▸ **PROBLEM TO SOLVE**: Read the records below and copy each line that contains "cookies".

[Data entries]
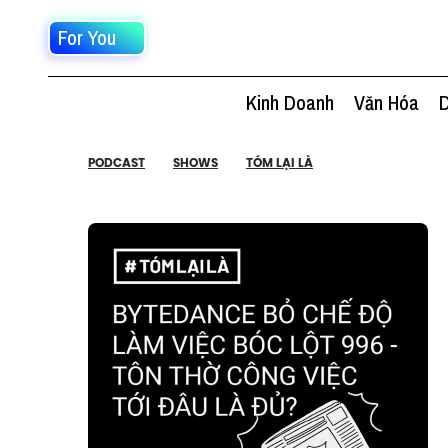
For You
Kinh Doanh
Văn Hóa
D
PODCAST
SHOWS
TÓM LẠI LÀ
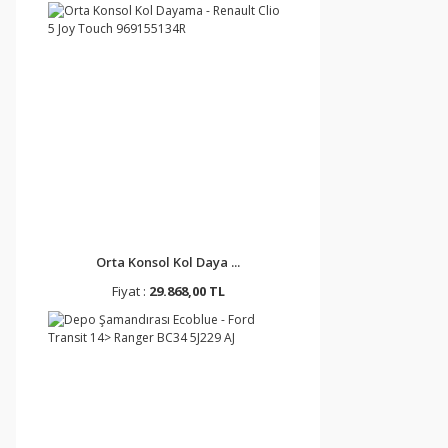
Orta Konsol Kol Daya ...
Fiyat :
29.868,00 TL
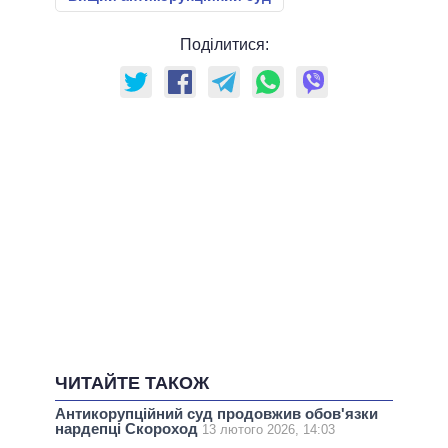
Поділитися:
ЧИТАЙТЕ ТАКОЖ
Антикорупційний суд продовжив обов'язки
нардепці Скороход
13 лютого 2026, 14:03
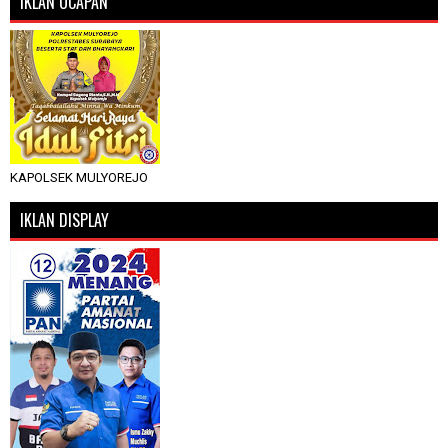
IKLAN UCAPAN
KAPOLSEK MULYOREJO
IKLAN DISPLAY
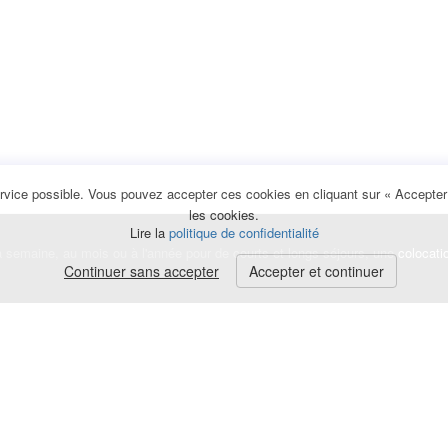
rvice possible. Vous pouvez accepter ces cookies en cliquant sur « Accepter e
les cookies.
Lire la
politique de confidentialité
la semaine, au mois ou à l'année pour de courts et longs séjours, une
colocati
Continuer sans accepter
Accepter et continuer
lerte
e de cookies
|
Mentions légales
* * *
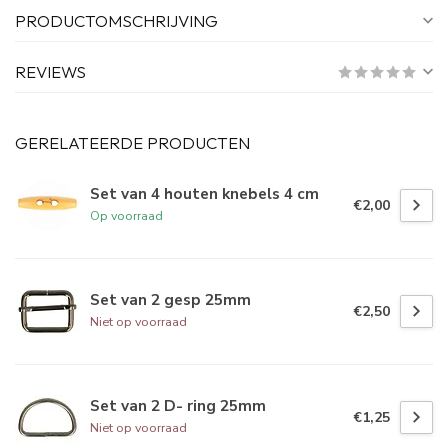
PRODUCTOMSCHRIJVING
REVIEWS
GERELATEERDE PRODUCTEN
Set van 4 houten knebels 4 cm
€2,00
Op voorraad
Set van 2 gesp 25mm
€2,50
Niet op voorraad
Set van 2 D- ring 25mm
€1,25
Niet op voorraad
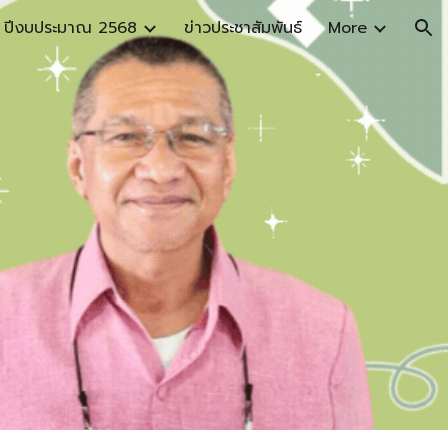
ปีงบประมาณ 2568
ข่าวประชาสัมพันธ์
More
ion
---
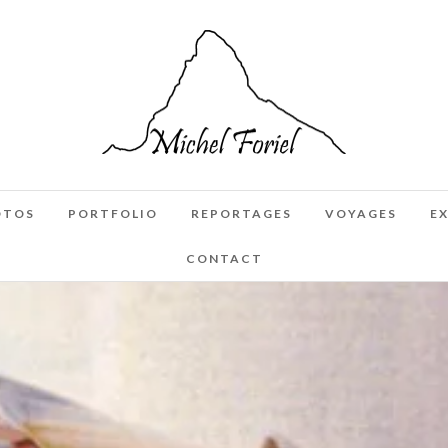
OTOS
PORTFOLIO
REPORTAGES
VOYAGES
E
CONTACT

▸ **RESPONSE BOX**:
rvice possible. Vous pouvez accepter ces cookies en cliquant sur « Accepter e
les cookies.
e de cookies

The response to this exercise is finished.